------ INPUT FOR THIS TASK

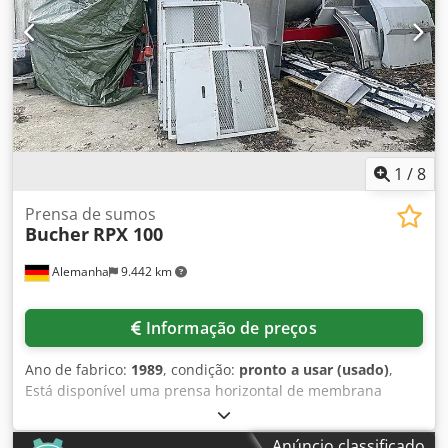
1
/
8
Prensa de sumos
Bucher
RPX 100
Alemanha
9.442 km
Informação de preços
Ano de fabrico:
1989
, condição:
pronto a usar (usado)
,
Está disponível uma prensa horizontal de membrana
pneumática Bucher para a indústria alimentar. Volume
nominal: 100 hl, capacidade máxima de processamento
Anúncio classificado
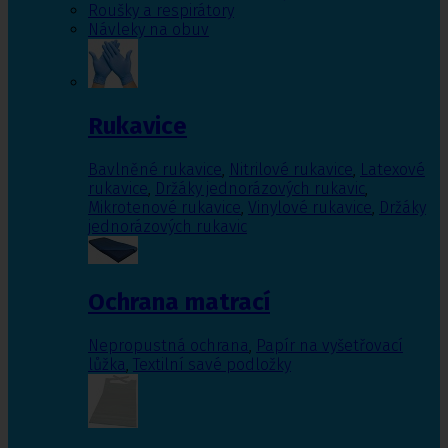
Roušky a respirátory
Návleky na obuv
Rukavice
Bavlněné rukavice
,
Nitrilové rukavice
,
Latexové
rukavice
,
Držáky jednorázových rukavic
,
Mikrotenové rukavice
,
Vinylové rukavice
,
Držáky
jednorázových rukavic
Ochrana matrací
Nepropustná ochrana
,
Papír na vyšetřovací
lůžka
,
Textilní savé podložky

------------

EXERCISE INSTRUCTIONS =>
Please show every line of the material that contains the string "Bucher".

ANSWER TO THIS PROBLEM =>
Bucher
pneumática Bucher para a indústria alimentar. Volume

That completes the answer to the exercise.